Стихотворение, действительно, бёклиновское. В этом лирическом этюде можно увидеть черты экфрасиса: описание одинокой фигуры, стоящей на берегу и смотрящей на воду, перекликается с подобным же изображением одинокого романтика на полотнах живописца. Упоминание имени художника в самом финале стихотворения («Как Бёклина мечты») не оставляет у читателя сомнений в том, чье творчество является источником образности данного текста:

Какие дни! Как светит золотая

Аллея тополей!

В садах разлита свежесть молодая

Последних ясных дней.

По гравию спускается аллея

К песчаной полосе,

Где, на прозрачном мраморе краснея,

Лежит листва в росе.

А ниже мрамор чистый и холодный

И лодка на руле

Качаются в прозрачности подводной, В лазурном хрустале. И долго-долго, глаз не отрывая, Гляжу я, как вода,

К моим ногам на мрамор наплывая, Восходит иногда

И вниз скользит, не насыщая взгляда,

И счастьем красоты

Зовет к себе, как юная наяда,

Как Бёклина мечты!2

[Бунин 2014, 2: 233]

Бунину импонировали мотивы одиночества и смерти, воплощенные художником на знаменитых полотнах. Помимо «Виллы у моря», это картины «Руины у моря», «Обитель блаженных», «Остров мертвых». Мраморная пристань и лодка у ее ступеней запечатлены как раз на последнем из перечисленных полотен. А тополиная аллея, залитая солнцем, с описания которой начинается стихотворение, изображена художником на картине «Священная роща». Образы стихотворения Бунина собирательны, и нельзя утверждать, что он опирается только на мотивы Бёклина, однако они здесь отчетливо звучат.

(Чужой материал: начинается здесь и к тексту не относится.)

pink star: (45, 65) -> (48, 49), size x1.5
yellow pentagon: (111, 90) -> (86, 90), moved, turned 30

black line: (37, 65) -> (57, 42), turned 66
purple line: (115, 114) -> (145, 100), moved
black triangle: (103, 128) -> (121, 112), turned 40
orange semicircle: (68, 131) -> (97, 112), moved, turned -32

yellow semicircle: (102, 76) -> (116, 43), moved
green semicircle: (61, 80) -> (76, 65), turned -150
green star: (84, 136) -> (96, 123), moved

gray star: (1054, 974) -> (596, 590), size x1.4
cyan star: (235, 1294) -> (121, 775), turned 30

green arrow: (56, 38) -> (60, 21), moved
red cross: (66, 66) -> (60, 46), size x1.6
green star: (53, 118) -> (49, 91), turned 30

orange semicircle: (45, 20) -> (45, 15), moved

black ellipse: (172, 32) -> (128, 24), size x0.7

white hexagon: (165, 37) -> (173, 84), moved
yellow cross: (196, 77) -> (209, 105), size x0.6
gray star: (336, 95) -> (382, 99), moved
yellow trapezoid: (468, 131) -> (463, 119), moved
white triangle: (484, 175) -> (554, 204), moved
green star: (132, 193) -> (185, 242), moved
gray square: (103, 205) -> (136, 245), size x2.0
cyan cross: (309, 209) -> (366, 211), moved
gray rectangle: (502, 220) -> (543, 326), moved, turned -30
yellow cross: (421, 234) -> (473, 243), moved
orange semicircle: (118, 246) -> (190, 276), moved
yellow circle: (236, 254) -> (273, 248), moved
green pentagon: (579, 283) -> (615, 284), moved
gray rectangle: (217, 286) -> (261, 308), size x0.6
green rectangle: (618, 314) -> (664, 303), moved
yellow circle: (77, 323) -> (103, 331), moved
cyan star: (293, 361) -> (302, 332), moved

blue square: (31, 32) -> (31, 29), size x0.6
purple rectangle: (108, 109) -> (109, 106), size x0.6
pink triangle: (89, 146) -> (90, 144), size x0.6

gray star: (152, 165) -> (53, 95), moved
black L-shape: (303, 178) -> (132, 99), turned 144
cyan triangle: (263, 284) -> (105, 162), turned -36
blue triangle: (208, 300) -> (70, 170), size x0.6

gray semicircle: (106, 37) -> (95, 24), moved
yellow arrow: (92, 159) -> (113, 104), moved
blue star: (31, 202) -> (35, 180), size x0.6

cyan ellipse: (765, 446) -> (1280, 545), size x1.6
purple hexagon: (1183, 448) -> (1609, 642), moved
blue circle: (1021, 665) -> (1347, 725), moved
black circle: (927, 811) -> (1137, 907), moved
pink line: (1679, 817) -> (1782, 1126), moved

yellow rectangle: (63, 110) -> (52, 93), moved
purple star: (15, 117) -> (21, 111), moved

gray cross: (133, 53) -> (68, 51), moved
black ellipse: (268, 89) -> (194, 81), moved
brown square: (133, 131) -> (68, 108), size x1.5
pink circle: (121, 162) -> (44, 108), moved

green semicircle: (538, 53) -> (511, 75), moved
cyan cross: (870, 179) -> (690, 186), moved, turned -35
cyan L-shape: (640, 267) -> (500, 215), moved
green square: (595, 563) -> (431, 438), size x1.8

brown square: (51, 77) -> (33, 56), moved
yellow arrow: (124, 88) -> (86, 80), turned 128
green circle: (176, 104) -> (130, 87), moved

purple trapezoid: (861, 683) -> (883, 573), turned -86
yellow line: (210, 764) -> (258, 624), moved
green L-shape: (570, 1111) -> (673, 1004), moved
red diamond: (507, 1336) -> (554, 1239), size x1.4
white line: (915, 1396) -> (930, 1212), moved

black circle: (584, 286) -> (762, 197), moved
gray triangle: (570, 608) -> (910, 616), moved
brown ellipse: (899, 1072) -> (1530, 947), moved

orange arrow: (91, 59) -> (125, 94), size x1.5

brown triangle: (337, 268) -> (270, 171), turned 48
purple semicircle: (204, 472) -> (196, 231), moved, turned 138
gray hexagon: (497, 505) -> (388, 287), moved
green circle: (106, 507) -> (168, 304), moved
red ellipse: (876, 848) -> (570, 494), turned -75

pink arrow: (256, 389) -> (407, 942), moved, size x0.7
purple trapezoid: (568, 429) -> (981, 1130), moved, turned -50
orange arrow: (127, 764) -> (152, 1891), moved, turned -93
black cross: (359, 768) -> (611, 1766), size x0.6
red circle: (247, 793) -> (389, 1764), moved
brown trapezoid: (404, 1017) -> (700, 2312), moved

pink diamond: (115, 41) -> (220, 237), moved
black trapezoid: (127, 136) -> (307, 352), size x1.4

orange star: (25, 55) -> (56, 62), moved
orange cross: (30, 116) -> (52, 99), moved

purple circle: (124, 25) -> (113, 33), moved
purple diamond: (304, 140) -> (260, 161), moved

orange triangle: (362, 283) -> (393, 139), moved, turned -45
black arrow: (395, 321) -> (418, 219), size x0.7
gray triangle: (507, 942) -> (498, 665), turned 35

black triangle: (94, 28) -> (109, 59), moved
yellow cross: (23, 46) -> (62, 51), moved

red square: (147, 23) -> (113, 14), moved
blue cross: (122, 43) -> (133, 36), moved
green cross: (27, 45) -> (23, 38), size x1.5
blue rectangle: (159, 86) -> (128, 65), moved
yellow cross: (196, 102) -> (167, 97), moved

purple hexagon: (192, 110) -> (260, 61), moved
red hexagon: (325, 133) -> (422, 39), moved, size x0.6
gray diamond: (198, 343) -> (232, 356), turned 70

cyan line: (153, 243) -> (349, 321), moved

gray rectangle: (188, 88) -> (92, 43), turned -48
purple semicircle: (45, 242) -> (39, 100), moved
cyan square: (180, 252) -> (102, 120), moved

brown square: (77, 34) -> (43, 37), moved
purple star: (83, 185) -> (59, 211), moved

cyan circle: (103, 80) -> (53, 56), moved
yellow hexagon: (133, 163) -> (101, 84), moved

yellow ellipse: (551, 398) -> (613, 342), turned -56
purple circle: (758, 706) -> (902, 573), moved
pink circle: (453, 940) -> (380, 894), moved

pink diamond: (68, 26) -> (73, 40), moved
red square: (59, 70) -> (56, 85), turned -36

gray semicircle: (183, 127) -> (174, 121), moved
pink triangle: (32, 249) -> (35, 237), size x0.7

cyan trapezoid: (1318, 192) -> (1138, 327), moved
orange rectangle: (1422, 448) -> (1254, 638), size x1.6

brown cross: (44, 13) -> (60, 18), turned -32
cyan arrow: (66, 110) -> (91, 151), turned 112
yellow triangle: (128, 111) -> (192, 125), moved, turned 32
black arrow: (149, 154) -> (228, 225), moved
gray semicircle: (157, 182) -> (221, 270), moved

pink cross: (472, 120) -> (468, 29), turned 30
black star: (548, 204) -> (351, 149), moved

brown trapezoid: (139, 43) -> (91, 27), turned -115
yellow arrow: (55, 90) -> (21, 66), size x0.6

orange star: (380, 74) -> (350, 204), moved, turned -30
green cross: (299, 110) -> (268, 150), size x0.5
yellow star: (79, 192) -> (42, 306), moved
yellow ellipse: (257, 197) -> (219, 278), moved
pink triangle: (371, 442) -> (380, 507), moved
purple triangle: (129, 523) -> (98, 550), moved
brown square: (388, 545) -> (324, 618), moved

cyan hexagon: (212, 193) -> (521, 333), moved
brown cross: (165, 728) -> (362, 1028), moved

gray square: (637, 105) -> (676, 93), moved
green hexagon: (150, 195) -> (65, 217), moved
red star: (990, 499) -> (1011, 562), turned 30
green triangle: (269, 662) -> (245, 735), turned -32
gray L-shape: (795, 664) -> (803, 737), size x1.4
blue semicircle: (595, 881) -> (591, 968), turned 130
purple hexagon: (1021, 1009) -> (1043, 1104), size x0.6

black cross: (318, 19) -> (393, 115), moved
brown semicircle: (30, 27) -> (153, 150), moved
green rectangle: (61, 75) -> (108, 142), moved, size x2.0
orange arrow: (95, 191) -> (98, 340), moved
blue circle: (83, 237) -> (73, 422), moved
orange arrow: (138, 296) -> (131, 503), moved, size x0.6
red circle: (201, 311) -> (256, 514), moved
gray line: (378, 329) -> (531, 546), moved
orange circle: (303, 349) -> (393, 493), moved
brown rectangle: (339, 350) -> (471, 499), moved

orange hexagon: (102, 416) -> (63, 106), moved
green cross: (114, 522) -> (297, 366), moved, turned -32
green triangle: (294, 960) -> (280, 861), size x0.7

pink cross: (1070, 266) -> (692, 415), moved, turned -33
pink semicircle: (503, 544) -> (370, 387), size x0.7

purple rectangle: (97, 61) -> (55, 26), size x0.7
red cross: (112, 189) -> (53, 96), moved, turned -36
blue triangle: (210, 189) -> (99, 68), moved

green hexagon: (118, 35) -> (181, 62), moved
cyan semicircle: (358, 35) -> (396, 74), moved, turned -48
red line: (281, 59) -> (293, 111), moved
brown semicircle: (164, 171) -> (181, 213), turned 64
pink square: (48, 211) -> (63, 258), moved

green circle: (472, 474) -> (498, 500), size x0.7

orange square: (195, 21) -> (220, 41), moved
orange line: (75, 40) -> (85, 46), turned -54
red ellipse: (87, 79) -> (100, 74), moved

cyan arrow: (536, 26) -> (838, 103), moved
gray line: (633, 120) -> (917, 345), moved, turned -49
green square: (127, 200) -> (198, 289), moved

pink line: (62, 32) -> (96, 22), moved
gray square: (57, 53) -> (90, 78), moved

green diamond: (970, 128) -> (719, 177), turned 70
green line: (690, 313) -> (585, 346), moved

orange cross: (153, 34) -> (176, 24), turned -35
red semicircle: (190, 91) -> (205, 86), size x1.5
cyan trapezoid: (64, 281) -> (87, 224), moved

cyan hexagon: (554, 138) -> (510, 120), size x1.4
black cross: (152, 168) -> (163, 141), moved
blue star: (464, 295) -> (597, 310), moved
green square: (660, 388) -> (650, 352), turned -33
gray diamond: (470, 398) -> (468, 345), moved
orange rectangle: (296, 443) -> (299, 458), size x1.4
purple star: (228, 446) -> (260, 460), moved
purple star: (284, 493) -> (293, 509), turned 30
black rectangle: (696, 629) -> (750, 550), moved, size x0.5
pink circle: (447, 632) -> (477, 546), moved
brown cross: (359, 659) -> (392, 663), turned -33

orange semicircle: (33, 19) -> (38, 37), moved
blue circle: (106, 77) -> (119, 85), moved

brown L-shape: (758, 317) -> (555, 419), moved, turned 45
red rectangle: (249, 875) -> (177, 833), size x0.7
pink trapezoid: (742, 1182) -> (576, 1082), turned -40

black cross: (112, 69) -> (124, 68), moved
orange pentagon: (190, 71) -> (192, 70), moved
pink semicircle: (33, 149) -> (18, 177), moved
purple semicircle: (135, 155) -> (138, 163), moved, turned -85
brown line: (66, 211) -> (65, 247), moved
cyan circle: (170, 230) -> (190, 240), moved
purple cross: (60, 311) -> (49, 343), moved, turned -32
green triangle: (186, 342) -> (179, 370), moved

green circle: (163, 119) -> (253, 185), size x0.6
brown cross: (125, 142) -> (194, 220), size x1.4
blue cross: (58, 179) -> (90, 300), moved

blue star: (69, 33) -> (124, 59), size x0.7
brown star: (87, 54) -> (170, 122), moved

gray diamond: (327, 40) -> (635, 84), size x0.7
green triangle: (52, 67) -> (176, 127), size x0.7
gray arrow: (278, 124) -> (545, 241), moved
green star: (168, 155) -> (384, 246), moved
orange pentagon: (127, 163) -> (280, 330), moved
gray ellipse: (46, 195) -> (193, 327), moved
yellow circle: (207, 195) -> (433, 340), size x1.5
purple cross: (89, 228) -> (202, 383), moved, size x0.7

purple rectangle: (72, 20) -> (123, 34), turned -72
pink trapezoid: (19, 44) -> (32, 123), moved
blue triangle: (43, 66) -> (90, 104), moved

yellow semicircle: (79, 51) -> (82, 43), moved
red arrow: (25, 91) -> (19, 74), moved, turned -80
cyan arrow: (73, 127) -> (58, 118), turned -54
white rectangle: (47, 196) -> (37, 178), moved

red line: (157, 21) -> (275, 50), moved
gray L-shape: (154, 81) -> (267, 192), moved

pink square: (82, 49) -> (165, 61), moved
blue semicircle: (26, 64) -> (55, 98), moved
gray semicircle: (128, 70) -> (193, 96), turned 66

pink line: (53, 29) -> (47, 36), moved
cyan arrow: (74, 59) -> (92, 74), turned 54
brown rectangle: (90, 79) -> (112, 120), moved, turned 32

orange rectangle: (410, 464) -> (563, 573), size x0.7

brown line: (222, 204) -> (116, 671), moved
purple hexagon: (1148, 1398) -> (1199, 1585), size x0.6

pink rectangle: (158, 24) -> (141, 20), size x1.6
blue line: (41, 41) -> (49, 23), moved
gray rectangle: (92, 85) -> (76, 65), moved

Отточенная четкость линий, особый трагический колорит и лиричность изображения природы поражала и привлекала русского писателя в пейзажной живописи Бёклина. 24 марта 1916 года Бунин отмечает: «Яркий, настоящий весенний день. Крупные облака в серых деревьях, серые стволы имеют необыкновенно прелестный тон и глянец. Напоминает картины Бэклина» [Бунин 1988: 361]. В дневниковой записи 1917 г. от 3 октября он пишет: «Шли дорожкой — впереди березы, их стволы, дальше трубы тонкие пихт, серая тьма и сквозь это — сине-каменное небо (солнце было сзади нас, четвертый час). Бёклин поймал новое, дивное. А как качаются эти тонкие трубы в острых сучках на стволах! Как плавно, плавно и все в разные стороны!» [Бунин 1988: 385]. Бунин не поясняет, что же новое смог уловить швейцарский художник, но можно предпо-

2 Выделение курсивом по стихотворному тексту здесь и далее мое. — Е.К.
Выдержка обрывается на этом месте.